DATA SECTION
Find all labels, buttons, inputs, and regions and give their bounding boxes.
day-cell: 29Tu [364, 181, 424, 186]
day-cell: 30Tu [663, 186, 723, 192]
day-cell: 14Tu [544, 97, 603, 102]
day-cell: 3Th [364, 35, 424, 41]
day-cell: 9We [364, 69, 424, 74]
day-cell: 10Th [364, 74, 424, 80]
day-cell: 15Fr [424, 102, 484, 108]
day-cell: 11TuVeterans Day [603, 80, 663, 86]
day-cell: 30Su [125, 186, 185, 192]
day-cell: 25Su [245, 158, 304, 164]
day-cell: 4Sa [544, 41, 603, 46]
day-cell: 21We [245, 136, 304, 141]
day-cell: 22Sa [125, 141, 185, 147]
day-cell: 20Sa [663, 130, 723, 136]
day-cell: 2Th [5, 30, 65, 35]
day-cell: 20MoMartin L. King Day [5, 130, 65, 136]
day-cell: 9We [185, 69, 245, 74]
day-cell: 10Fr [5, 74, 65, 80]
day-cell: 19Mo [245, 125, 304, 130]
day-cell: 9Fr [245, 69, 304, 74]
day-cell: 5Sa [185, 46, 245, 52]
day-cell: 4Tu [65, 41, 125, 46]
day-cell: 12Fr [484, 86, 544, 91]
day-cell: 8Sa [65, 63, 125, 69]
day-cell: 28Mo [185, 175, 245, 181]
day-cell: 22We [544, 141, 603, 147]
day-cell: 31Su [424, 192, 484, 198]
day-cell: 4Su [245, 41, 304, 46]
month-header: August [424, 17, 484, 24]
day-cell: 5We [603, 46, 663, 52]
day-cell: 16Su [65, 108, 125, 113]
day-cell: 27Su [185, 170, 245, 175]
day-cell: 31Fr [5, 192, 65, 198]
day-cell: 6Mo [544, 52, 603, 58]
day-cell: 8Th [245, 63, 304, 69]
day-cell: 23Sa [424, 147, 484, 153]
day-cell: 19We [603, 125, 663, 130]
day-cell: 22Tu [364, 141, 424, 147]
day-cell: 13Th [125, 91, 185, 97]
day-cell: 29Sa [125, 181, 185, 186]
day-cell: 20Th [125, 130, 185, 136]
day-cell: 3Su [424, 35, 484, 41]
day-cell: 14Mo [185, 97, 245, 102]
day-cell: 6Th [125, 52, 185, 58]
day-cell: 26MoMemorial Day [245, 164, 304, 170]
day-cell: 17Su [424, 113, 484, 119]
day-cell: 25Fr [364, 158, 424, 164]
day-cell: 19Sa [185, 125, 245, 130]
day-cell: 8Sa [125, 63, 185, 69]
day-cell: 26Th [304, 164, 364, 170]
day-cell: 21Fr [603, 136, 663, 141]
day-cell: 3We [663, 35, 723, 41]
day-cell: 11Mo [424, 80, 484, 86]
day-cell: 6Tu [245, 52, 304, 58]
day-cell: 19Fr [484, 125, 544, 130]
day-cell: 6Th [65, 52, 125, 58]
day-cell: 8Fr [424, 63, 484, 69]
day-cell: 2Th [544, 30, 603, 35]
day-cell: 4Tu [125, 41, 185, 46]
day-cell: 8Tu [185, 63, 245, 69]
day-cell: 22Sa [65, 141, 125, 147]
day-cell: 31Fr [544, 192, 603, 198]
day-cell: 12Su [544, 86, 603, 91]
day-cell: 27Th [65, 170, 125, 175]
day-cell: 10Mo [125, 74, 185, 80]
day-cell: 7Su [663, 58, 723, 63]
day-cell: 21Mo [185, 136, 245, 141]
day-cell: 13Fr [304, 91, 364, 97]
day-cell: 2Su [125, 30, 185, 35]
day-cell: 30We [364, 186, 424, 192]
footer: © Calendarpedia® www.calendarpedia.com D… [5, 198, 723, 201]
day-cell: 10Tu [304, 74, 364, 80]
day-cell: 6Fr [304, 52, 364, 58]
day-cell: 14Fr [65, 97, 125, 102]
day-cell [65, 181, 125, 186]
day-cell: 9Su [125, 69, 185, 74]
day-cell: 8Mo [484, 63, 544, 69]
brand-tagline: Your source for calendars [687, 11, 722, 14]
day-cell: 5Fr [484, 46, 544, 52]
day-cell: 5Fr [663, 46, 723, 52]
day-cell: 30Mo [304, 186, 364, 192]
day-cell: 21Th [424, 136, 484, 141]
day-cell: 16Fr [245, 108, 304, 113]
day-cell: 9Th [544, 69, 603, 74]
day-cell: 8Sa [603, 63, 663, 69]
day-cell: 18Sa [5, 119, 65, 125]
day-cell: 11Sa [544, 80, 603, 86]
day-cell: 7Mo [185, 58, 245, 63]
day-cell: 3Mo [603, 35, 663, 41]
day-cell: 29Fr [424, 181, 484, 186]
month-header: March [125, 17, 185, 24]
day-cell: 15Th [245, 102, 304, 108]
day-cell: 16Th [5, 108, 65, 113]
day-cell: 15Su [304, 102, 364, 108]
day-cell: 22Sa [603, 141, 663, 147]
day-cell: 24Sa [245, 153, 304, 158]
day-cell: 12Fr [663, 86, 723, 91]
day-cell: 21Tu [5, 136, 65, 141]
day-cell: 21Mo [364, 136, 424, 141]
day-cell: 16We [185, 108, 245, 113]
---
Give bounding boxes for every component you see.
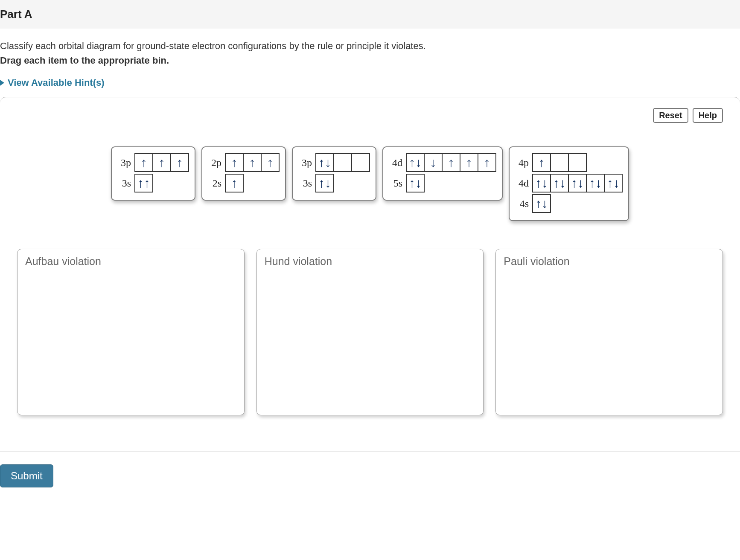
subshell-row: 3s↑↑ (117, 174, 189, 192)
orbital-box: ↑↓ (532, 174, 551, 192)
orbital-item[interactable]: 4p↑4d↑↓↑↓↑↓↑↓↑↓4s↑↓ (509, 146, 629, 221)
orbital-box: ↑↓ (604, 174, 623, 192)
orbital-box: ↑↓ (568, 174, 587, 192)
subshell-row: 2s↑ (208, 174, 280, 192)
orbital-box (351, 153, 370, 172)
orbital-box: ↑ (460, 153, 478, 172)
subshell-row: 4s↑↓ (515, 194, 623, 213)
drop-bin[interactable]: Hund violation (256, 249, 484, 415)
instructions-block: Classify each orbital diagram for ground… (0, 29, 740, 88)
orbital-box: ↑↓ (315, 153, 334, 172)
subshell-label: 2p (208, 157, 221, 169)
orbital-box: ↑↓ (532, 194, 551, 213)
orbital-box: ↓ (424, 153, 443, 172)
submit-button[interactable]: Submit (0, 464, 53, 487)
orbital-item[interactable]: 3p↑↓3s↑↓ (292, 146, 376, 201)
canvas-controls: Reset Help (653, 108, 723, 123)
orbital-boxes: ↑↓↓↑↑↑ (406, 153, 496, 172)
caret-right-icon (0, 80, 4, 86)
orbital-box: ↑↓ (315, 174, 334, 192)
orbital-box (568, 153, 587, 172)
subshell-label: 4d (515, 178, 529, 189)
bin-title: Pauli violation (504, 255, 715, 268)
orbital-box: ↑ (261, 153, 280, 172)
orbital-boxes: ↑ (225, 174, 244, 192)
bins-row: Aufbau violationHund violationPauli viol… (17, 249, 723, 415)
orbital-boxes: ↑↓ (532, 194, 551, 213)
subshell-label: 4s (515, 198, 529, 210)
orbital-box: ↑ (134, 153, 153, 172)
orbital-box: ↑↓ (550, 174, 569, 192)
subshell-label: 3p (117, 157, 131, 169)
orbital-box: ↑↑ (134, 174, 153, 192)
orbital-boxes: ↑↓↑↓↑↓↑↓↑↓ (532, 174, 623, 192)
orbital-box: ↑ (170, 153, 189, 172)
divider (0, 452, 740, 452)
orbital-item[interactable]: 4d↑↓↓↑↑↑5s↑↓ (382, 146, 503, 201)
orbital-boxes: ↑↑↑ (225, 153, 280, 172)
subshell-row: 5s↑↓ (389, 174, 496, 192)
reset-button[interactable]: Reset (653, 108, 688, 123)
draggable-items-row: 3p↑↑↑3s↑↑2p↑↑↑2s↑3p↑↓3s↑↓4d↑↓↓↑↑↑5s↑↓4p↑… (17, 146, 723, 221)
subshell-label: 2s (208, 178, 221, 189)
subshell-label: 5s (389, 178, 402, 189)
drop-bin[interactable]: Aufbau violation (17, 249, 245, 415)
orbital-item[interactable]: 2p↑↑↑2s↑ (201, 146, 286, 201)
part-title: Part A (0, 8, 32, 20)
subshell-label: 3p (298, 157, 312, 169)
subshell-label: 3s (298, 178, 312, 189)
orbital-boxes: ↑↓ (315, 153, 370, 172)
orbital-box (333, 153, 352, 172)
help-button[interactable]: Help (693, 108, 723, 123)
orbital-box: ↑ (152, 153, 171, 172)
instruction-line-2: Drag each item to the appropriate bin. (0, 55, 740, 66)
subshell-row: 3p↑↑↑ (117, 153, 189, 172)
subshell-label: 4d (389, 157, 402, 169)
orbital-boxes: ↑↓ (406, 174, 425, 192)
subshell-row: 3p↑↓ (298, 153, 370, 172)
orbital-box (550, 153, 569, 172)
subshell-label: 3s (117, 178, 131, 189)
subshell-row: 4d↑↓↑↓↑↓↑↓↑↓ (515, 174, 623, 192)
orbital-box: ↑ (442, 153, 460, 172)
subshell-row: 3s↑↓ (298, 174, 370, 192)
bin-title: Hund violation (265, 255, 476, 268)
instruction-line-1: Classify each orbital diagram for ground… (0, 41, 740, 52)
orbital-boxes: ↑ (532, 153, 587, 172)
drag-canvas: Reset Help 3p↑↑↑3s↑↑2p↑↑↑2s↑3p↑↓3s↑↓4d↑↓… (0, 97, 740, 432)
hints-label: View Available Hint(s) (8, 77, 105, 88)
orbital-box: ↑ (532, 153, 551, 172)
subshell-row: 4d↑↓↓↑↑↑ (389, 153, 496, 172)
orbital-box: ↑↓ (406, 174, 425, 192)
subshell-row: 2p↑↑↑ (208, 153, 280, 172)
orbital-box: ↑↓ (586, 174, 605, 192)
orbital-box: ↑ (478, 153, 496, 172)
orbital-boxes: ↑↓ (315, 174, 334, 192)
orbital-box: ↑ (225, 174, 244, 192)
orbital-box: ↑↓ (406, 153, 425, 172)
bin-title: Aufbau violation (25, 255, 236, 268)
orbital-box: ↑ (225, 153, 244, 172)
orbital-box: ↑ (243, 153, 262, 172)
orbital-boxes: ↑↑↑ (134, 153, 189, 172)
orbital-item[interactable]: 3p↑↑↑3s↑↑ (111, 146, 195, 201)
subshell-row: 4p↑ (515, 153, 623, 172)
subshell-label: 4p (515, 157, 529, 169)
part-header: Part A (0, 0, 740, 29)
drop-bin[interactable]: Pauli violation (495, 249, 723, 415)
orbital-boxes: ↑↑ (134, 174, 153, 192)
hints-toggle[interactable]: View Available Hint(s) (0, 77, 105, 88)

ABOUT THIS TASK
Work through the entries above and report the number of lines that include "ground", with nothing else.

WRITTEN SOLUTION
2